- Japanese QE keeps its scope (80 trn) with the possibility of growth. The dates of ending the process of pumping the Japanese liquidity market have not been voiced, but the market, as early as at the beginning yen decline have included very large volumes of injections into the rate. Results - as promising as protocols may look, the present situation is unstable, and yen is dangling in the range of 118.5 - 121.00, although logically - it is bound to go upward.
- The balanced and stable 2% inflation is still far away; however, most of Board of Directors still support Kuroda. Today, this main indicator is at zero level; however, there is a strong suspicion that monthly inflation may well drop to minus values (there is no stable growth). Meanwhile, it does not worry Japanese officials, everybody strongly believes that the main reason of the current weak inflation are global prices for energy resources. Results: they are stubborn to see the low rate of economy recovery after recession.
- Central Bank's advertised attempts to rock the inflation encounter a number of diverse problems: from the decrease of retail sales and industrial production to large private companies being uncertain about economic perspectives. Results: corporations, mainly, retain deflation thinking and are not in a hurry to increase basic salaries.

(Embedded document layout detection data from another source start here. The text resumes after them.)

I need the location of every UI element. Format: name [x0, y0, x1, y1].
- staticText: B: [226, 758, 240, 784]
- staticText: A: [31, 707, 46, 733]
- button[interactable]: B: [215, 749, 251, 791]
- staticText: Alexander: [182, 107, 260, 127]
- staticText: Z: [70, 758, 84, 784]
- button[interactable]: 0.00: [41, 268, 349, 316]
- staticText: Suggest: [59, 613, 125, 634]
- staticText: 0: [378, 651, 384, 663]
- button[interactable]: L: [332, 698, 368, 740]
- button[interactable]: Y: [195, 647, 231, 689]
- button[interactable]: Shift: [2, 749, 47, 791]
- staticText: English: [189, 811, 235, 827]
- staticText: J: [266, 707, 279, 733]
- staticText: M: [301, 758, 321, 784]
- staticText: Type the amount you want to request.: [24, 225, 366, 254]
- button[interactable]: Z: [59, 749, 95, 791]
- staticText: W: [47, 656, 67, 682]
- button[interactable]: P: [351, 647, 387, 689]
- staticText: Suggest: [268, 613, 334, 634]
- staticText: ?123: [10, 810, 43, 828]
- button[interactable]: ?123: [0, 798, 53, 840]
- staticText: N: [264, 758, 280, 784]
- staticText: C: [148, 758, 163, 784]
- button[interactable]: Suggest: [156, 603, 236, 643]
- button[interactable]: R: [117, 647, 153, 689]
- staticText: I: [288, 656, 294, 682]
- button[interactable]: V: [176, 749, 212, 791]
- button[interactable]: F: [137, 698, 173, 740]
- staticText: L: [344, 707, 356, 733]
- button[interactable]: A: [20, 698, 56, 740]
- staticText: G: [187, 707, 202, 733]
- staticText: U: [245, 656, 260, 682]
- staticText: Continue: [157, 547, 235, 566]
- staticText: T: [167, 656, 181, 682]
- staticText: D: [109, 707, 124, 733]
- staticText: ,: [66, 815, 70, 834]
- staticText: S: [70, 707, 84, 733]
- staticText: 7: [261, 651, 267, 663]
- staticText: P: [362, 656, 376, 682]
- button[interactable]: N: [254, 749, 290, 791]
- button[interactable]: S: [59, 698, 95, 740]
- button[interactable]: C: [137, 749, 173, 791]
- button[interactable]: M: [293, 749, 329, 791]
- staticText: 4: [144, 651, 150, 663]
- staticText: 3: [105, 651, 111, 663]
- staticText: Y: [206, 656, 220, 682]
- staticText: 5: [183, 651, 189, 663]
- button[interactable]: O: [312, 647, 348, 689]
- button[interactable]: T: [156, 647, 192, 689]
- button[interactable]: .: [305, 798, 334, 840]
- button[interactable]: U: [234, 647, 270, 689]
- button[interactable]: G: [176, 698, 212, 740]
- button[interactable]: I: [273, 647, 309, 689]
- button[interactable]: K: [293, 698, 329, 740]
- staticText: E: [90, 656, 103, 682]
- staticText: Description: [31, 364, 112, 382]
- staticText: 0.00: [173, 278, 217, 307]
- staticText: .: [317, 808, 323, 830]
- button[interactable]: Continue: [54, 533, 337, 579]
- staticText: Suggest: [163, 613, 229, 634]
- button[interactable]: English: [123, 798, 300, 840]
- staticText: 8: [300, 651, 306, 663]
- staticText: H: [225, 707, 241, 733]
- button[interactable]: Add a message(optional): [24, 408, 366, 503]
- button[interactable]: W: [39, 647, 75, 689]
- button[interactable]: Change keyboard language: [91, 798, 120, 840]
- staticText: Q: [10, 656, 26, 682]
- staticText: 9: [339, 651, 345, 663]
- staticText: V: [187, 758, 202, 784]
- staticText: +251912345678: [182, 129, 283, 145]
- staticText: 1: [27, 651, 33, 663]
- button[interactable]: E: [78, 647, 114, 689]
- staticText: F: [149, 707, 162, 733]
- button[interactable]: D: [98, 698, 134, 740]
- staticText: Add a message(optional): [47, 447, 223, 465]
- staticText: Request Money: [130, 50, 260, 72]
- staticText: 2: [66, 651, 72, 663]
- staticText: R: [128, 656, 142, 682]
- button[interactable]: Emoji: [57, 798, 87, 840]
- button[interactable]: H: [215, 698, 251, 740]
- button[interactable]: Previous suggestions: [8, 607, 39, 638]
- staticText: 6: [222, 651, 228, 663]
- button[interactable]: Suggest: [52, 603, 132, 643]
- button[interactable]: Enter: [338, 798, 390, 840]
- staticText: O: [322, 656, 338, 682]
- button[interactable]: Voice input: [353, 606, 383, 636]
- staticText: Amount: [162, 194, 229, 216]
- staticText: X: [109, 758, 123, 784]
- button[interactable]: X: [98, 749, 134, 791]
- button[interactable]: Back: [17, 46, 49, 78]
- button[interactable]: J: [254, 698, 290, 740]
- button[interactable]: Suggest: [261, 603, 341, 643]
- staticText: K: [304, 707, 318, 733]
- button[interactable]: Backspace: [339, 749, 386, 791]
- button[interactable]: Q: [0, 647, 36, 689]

- Japanese households, along with investors, begin to restructure portfolios in favor of foreign assets, and that is another risk for yen. The active rally on the Japanese stock market, growing dynamics of Nikkei 225 and Topic, the Japanese activity on the American debt market serves as the yen growth driver. Results: in January only, Japanese participants purchased more than 1.065 bln yen worth of American bonds - it is the highest since summer 2014.

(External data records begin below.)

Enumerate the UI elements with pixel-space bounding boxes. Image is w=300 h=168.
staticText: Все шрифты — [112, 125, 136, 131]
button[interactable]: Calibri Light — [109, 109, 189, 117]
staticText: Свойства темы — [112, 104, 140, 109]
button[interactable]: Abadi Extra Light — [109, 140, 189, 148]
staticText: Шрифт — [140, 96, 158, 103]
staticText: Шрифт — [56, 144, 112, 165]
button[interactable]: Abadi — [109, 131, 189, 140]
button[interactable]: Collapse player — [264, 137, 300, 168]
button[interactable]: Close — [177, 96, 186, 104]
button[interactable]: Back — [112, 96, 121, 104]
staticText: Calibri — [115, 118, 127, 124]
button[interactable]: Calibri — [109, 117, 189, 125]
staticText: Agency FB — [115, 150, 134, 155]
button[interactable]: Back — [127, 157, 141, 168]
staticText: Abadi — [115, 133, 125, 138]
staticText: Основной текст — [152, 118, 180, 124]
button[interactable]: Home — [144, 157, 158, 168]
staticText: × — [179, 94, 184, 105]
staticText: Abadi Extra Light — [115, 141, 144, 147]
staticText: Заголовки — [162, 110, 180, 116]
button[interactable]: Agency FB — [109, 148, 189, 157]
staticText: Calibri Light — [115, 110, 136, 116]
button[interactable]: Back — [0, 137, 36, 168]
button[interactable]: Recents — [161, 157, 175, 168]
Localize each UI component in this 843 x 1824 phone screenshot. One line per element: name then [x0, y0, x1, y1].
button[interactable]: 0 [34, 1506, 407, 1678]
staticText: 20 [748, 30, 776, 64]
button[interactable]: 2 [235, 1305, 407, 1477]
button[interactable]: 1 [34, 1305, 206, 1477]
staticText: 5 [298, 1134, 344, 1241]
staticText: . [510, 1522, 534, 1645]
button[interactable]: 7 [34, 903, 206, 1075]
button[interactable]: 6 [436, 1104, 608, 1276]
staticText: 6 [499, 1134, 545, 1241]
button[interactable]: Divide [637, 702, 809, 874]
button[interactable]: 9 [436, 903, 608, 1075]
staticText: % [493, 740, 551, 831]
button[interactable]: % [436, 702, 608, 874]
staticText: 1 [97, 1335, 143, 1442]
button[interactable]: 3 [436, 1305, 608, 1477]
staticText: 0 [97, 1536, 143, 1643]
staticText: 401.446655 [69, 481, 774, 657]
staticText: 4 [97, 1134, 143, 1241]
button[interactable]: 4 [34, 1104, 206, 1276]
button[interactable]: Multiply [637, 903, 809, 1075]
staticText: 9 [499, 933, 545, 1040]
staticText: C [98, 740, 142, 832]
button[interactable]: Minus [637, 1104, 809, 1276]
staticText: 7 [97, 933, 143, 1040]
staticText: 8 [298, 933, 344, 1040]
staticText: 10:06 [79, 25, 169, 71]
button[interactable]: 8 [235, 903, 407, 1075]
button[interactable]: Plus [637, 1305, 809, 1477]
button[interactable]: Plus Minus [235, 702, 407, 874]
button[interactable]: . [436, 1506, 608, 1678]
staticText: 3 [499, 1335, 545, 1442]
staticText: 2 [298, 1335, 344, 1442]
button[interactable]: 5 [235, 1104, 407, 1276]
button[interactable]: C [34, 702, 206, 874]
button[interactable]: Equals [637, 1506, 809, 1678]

- The reason of yen strengthening may be a drop in appetites for risk or large interventions on the part of Japanese officials as the response to the negative from weak yen by small, medium businesses and households.
The factors that contribute to cheapening of the Japanese currency may include:
- The possibility of US economy real growth is stronger than present-day expectations.
- As oil prices and capitalization of oil-mining companies continue to decline, it kills the ideas of purchasing stocks and affects S&P500 and main stock indexes, taking main advantages with regard to USD/JPY from "bulls".
- Extension of time for increase of American rates to the end of the year.
Today, the currency market has practically no variants with regard to yen, although now USD/JPY pair hangs in the middle of the mid-term channel. On Monday, the comments made by the advisor on economics Hamada (who has been always notable for his "bullish" sentiments) caused a small shock with USD/JPY bulls. It is not clear yet if his statement can be considered as his personal opinion or a purposeful verbal intervention. The response was volatile but had a quick pullback. While the pair was being steadily adjusted from 120.80 level, the statement with regard to "suitable" 105.00 rate dropped it drastically, and bids in 119.70 zone suspended its decline; however, the attempts of the current growth have attracted large sellers. The present-day Asian session has not clarified the picture, the pair confidently stays at 119.90 level with the bullish goal for 121.50. We can see the buyers' intention for dollar strengthening under the influence of the upcoming American and European statistics and positive dynamics at the Japanese stock exchange. Yen does not yet have any serious factors for the reversal of its upward movement.